* _TASK OBJECTIVE_
Copy verbatim the block of lines in the entries below whose first line contains "Praça Quinze de Novembro, 57 - Centro São" and whose last line contains "favorite_border". Leave out all other lines.

* _SUPPLIED INFORMATION_
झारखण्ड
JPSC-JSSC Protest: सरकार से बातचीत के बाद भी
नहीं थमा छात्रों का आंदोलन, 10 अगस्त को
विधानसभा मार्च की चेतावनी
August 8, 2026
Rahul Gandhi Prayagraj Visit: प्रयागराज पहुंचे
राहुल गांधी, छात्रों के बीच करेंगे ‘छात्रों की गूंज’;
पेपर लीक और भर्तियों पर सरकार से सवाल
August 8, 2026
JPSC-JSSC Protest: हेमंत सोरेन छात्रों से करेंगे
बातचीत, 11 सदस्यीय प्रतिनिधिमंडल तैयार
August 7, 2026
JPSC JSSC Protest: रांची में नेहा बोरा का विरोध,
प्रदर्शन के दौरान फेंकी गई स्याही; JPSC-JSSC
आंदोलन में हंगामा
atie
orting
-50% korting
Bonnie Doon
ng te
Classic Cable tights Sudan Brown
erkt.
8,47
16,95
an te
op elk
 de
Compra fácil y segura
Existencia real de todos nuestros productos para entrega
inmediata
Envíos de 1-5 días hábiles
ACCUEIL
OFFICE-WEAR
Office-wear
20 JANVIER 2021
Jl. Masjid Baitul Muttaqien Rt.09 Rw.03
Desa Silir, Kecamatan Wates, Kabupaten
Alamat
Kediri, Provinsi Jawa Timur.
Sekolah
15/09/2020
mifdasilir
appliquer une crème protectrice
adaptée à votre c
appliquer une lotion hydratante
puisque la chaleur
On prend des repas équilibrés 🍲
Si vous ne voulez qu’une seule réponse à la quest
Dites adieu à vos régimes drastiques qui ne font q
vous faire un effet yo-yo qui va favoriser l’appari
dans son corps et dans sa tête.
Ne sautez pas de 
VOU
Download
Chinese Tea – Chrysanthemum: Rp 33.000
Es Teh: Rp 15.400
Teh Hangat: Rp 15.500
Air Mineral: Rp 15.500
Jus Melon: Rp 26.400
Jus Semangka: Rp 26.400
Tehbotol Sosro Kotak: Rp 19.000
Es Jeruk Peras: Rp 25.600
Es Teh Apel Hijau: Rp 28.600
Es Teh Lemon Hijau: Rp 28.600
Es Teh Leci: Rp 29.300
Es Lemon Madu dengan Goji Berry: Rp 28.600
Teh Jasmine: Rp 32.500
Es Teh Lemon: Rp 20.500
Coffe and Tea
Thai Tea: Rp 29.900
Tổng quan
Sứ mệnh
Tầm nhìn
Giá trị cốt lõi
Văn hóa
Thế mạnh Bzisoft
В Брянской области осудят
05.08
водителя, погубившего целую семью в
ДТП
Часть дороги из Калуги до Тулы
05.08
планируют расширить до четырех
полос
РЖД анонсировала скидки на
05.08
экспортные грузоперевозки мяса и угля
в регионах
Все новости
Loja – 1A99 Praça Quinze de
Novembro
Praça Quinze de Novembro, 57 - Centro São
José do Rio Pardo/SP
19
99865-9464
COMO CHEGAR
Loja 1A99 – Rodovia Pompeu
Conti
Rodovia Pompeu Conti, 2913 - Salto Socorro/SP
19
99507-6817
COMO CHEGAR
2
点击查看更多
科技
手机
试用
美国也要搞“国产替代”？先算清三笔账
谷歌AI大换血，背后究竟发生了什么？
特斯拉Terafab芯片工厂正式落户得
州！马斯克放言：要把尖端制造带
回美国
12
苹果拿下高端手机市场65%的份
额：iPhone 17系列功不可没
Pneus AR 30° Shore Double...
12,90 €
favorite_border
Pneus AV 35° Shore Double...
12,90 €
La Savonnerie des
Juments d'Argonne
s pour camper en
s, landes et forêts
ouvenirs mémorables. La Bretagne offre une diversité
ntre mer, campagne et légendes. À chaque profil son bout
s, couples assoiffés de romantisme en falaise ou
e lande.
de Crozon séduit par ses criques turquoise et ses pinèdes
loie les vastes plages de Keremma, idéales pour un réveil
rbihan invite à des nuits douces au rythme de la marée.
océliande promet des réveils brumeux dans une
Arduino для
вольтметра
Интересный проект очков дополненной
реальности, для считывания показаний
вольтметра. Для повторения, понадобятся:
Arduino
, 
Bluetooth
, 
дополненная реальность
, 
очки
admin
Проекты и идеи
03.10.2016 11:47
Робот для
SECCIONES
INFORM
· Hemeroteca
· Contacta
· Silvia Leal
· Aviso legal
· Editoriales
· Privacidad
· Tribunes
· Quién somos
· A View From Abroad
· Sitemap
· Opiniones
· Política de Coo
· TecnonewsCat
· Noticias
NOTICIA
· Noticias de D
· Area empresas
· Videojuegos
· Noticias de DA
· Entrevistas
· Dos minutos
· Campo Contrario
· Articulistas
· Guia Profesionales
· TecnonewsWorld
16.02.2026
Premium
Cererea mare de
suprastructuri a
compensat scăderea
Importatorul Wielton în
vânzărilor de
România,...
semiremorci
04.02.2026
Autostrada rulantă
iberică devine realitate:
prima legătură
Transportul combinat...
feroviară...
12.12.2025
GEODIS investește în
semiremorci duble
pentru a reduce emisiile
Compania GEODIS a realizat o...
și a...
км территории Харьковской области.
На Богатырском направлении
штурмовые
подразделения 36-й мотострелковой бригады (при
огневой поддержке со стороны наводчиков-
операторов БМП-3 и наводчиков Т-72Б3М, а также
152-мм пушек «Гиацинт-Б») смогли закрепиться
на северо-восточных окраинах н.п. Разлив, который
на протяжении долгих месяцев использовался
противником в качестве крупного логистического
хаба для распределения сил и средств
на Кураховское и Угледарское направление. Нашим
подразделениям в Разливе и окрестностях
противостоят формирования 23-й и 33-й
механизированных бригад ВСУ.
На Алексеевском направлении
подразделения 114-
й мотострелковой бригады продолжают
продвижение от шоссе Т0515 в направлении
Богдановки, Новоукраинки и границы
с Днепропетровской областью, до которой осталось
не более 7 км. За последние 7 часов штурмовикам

* _FINISHED EXERCISE_
Praça Quinze de Novembro, 57 - Centro São
José do Rio Pardo/SP
19
99865-9464
COMO CHEGAR
Loja 1A99 – Rodovia Pompeu
Conti
Rodovia Pompeu Conti, 2913 - Salto Socorro/SP
19
99507-6817
COMO CHEGAR
2
点击查看更多
科技
手机
试用
美国也要搞“国产替代”？先算清三笔账
谷歌AI大换血，背后究竟发生了什么？
特斯拉Terafab芯片工厂正式落户得
州！马斯克放言：要把尖端制造带
回美国
12
苹果拿下高端手机市场65%的份
额：iPhone 17系列功不可没
Pneus AR 30° Shore Double...
12,90 €
favorite_border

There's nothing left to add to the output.